28 Vulpeculae

Observation data Epoch J2000.0 Equinox ICRS
- Constellation: Vulpecula
- Right ascension: 20^{h} 38^{m} 31.9139^{s}
- Declination: +24° 06′ 57.4433″
- Apparent magnitude (V): 5.05

Characteristics
- Evolutionary stage: Subgiant
- Spectral type: B5IV
- U−B color index: −0.53
- B−V color index: −0.14

Astrometry
- Radial velocity (R_{v}): −22.6±1.2 km/s
- Proper motion (μ): RA: 10.317±0.273 mas/yr Dec.: −6.940±0.253 mas/yr
- Parallax (π): 5.8740±0.1760 mas
- Distance: 560 ± 20 ly (170 ± 5 pc)
- Absolute magnitude (M_{V}): −0.96

Details
- Mass: 5.0 M_{☉}
- Luminosity: 713 L_{☉}
- Surface gravity (log g): 3.77 cgs
- Temperature: 15,200 K
- Metallicity [Fe/H]: +0.02±0.04 dex
- Rotational velocity (v sin i): 285 km/s
- Other designations: 28 Vul, BD+23°4084, HD 196740, HIP 101868, HR 7894, SAO 88945

Database references
- SIMBAD: data

= 28 Vulpeculae =

Star in the constellation Vulpecula

28 Vulpeculae is a single star in the northern constellation of Vulpecula. It lies approximately 560 light years away and is visible to the naked eye as a faint, blue-white hued star with an apparent visual magnitude of 5.047. The star is moving closer to the Sun with a heliocentric radial velocity of −23 km/s, and may come as close as 60.84 pc in 5.9 million years.

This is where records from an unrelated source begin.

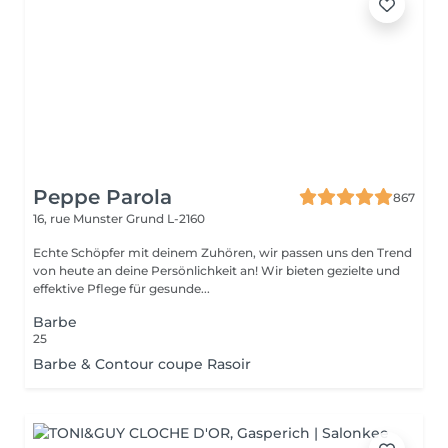
Peppe Parola
867
16, rue Munster
Grund L-2160
Echte Schöpfer mit deinem Zuhören, wir passen uns den Trend
von heute an deine Persönlichkeit an! Wir bieten gezielte und
effektive Pflege für gesunde...
Barbe
25
Barbe & Contour coupe Rasoir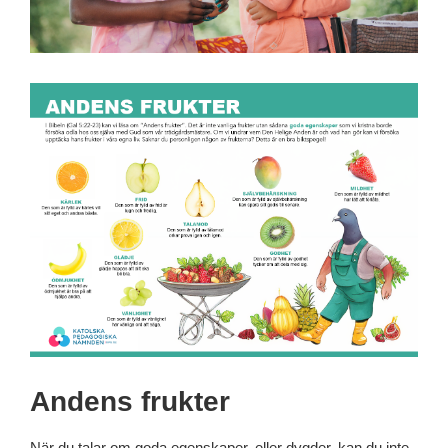
Andens frukter
När du talar om goda egenskaper, eller dygder, kan du inte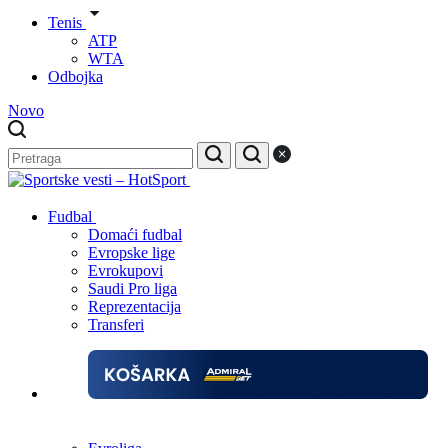
Tenis
ATP
WTA
Odbojka
Novo
Fudbal
Domaći fudbal
Evropske lige
Evrokupovi
Saudi Pro liga
Reprezentacija
Transferi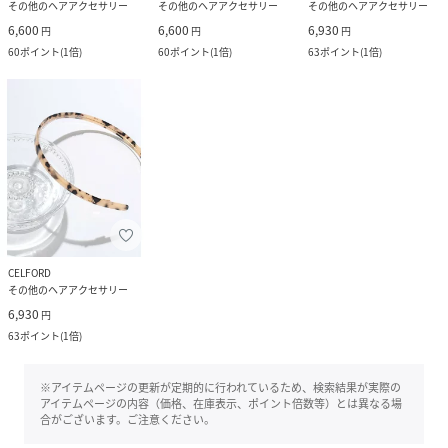
その他のヘアアクセサリー
その他のヘアアクセサリー
その他のヘアアクセサリー
6,600
6,600
6,930
円
円
円
60
ポイント
(
1倍
)
60
ポイント
(
1倍
)
63
ポイント
(
1倍
)
CELFORD
その他のヘアアクセサリー
6,930
円
63
ポイント
(
1倍
)
※アイテムページの更新が定期的に行われているため、検索結果が実際の
アイテムページの内容（価格、在庫表示、ポイント倍数等）とは異なる場
合がございます。ご注意ください。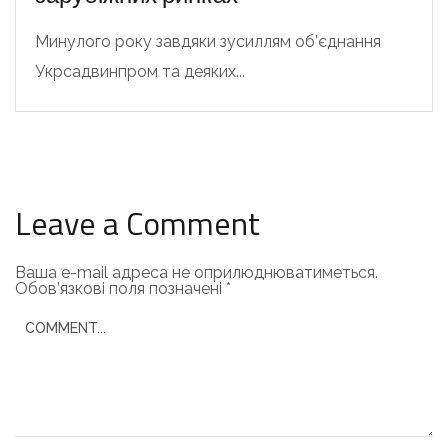
Минулого року завдяки зусиллям об’єднання
Укрсадвинпром та деяких...
Leave a Comment
Ваша e-mail адреса не оприлюднюватиметься.
Обов’язкові поля позначені
*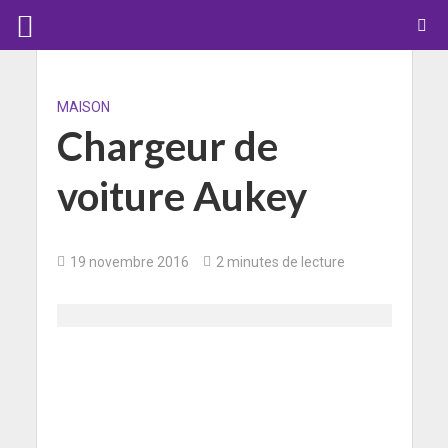
MAISON
Chargeur de
voiture Aukey
19 novembre 2016
2 minutes de lecture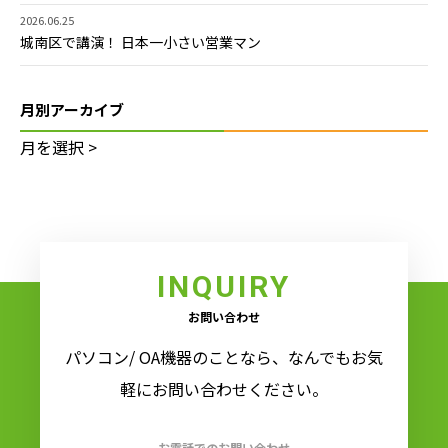
2026.06.25
城南区で講演！ 日本一小さい営業マン
月別アーカイブ
INQUIRY
お問い合わせ
パソコン/ OA機器のことなら、なんでもお気
軽にお問い合わせください。
お電話でのお問い合わせ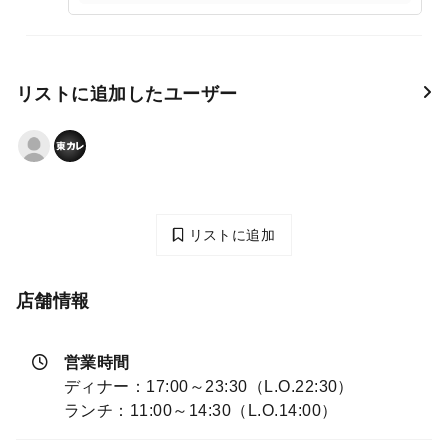
リストに追加したユーザー
リストに追加
店舗情報
営業時間
ディナー：17:00～23:30（L.O.22:30）
ランチ：11:00～14:30（L.O.14:00）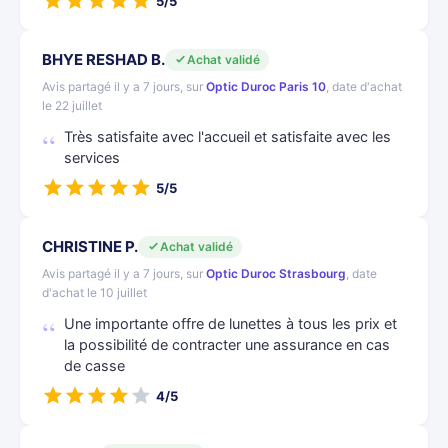
5/5
BHYE RESHAD B.
Achat validé
Avis partagé il y a 7 jours, sur
Optic Duroc Paris 10
, date d'achat
le 22 juillet
Très satisfaite avec l'accueil et satisfaite avec les
services
5/5
CHRISTINE P.
Achat validé
Avis partagé il y a 7 jours, sur
Optic Duroc Strasbourg
, date
d'achat le 10 juillet
Une importante offre de lunettes à tous les prix et
la possibilité de contracter une assurance en cas
de casse
4/5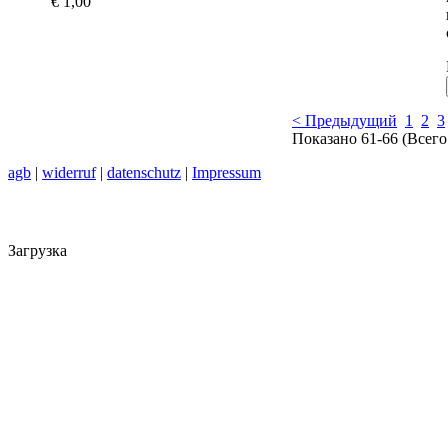
€ 1,00
< Предыдущий
1
2
3
Показано 61-66 (Всего
agb
|
widerruf
|
datenschutz
|
Impressum
Загрузка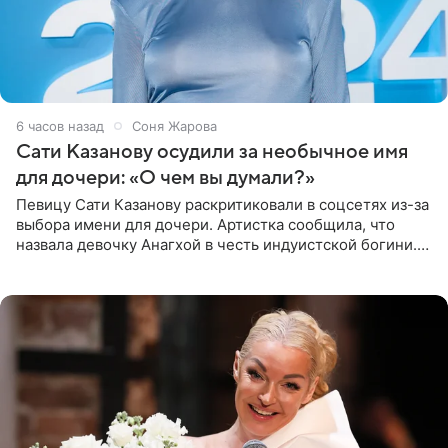
6 часов назад
Соня Жарова
Сати Казанову осудили за необычное имя
для дочери: «О чем вы думали?»
Певицу Сати Казанову раскритиковали в соцсетях из-за
выбора имени для дочери. Артистка сообщила, что
назвала девочку Анагхой в честь индуистской богини.
При этом исполнительница скрывала это имя от
поклонников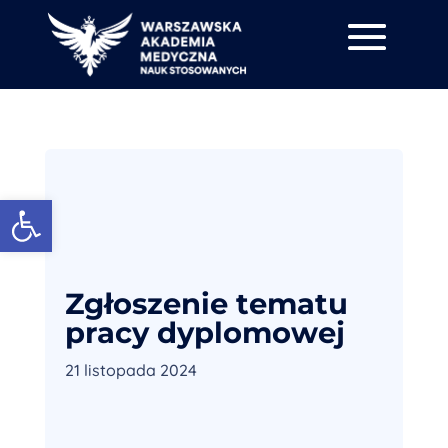
Otwórz pasek narzędzi
Zgłoszenie tematu
pracy dyplomowej
21 listopada 2024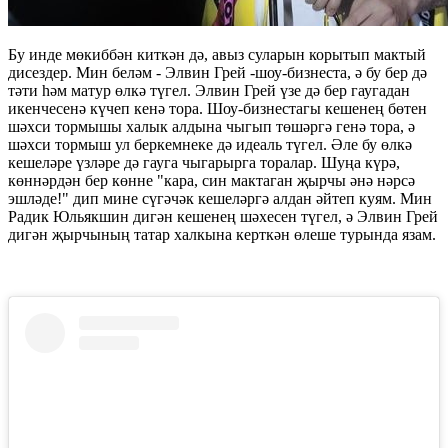
Бу инде мөкиббән киткән дә, авыз суларын корытып мактый
дисездер. Мин беләм - Элвин Грей -шоу-бизнеста, ә бу бер дә
тәти һәм матур өлкә түгел. Элвин Грей үзе дә бер гаугадан
икенчесенә күчеп кенә тора. Шоу-бизнестагы кешенең бөтен
шәхси тормышы халык алдына чыгып төшәргә генә тора, ә
шәхси тормыш ул беркемнеке дә идеаль түгел. Әле бу өлкә
кешеләре үзләре дә гауга чыгарырга торалар. Шуңа күрә,
көннәрдән бер көнне "кара, син мактаган җырчы әнә нәрсә
эшләде!" дип мине сүгәчәк кешеләргә алдан әйтеп куям. Мин
Радик Юльякшин дигән кешенең шәхесен түгел, ә Элвин Грей
дигән җырчының татар халкына керткән өлеше турында язам.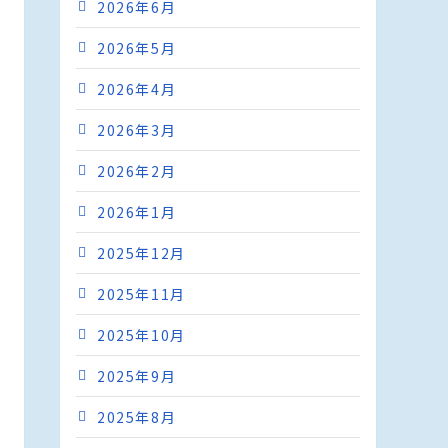
2026年6月
2026年5月
2026年4月
2026年3月
2026年2月
2026年1月
2025年12月
2025年11月
2025年10月
2025年9月
2025年8月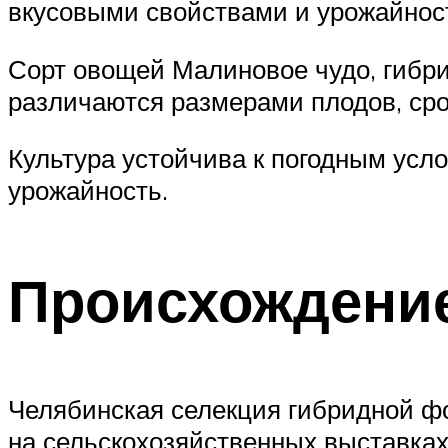
вкусовыми свойствами и урожайнос
Сорт овощей Малиновое чудо, гибр
различаются размерами плодов, ср
Культура устойчива к погодным усл
урожайность.
Происхождение
Челябинская селекция гибридной 
на сельскохозяйственных выставках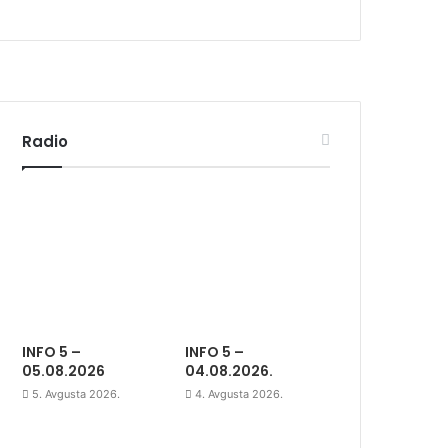
Radio
INFO 5 –
INFO 5 –
05.08.2026
04.08.2026.
5. Avgusta 2026.
4. Avgusta 2026.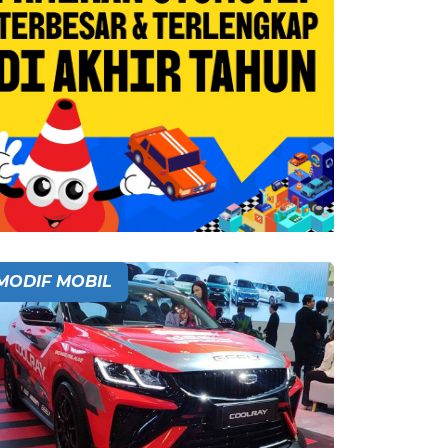
MODIF MOBIL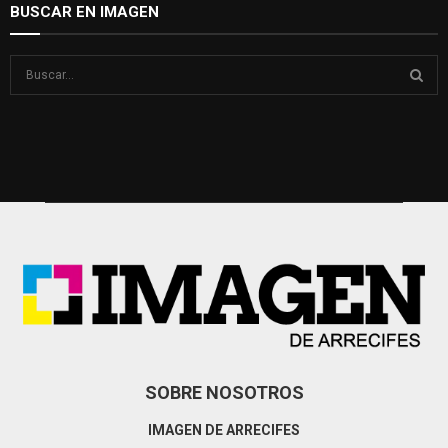
BUSCAR EN IMAGEN
S
e
a
S
r
c
E
h
f
A
o
r
R
:
C
H
SOBRE NOSOTROS
IMAGEN DE ARRECIFES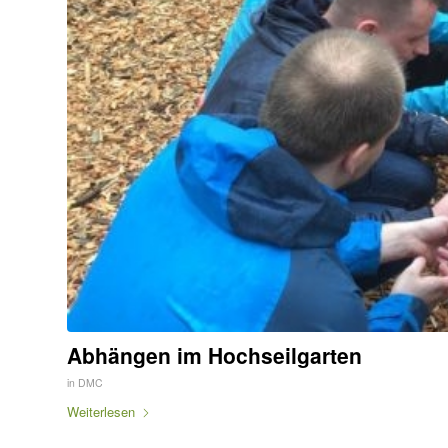
Abhängen im Hochseilgarten
in
DMC
Weiterlesen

This is a subgiant star with a spectral class of B5 IV, indicating a hot massive star that has started to evolve away from the main sequence after exhausting it core hydrogen. It has been included in a list of the least variable stars observed with the Hipparcos satellite; its brightness varied by no more than 0.0005 magnitudes in the Hipparcos passband. The star has five times the mass of the Sun and is spinning rapidly with a projected rotational velocity of 285 km/s. It is radiating 713 times the Sun's luminosity from its photosphere at an effective temperature of 15,200 K.